The six-part series proved a sensation when it aired in the USA last month on Lifetime, as over 50 interviews piece together a portrait of a man whose alleged abuse of underage girls is enough to make any viewer, fan of his music or not, bristle with rage. Yet the show succeeds, judging by its gripping opening episode, because it maintains its composure at all times; even as the most disturbing events are recounted and remembered, the series remains calm and collected, only ever providing a space for these poised participants to speak.
They do so directly to camera, like a court deposition, and the effect is highly damning, made even more so by the judiciously edited footage of Kelly’s often raunchy music videos or other clips sourced from Facebook live-streams and other places.

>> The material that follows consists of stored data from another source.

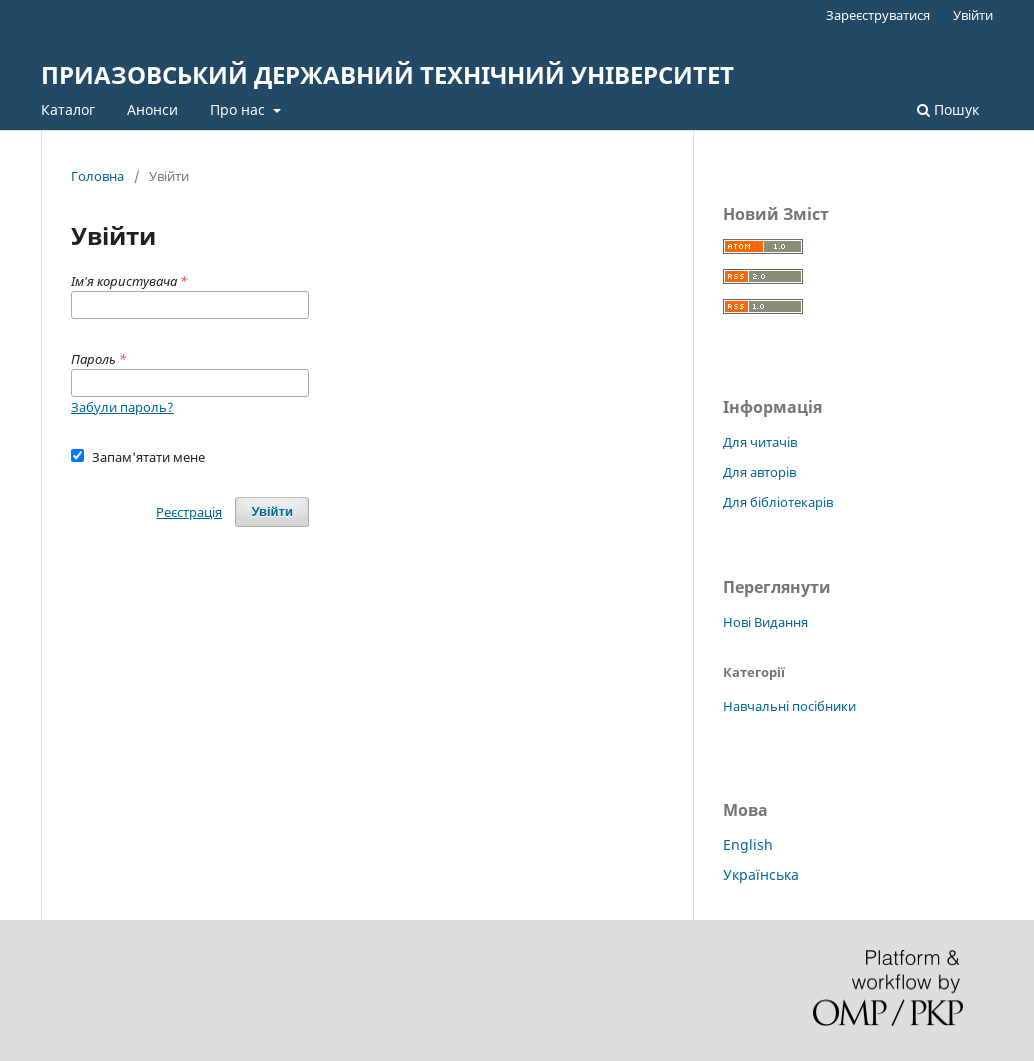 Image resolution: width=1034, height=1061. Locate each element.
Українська (761, 874)
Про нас (239, 109)
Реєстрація (189, 512)
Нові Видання (765, 622)
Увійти (973, 15)
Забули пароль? (122, 407)
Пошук (948, 109)
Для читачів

Crucially, members of Kelly’s inner circle also play their part; as well as ex-wife Andrea Kelly and ex-girlfriend Kitti Jones, his brothers, Carey and Bruce Kelly, make appearances. They give us a surprising insight into Kelly’s childhood as a shy kid, who spent his days indoors with his keyboard, before he appeared on talent show Big Break in 1989 and his career took off. But they also talk about abuse within the Kelly household, and the presence of Kelly family members early on in the programme adds weight to every new witness who joins them on screen.
Jovante Cunningham, a former backup singer, also talks of his much rumoured secret marriage to 15-year-old Aaliyah, as we simultaneously watch the media dance around the topic of his partner’s age in awkwardly polite interviews – an unsettling display of the power fame can bring. Surviving R. Kelly takes that spotlight and shines it on those who deserve the chance to control the flow of conversation for the first time. And with five more episodes to go, these survivors are only just getting started.
Surviving R. Kelly is available on Netflix UK, as part of an £8.99 monthly subscription.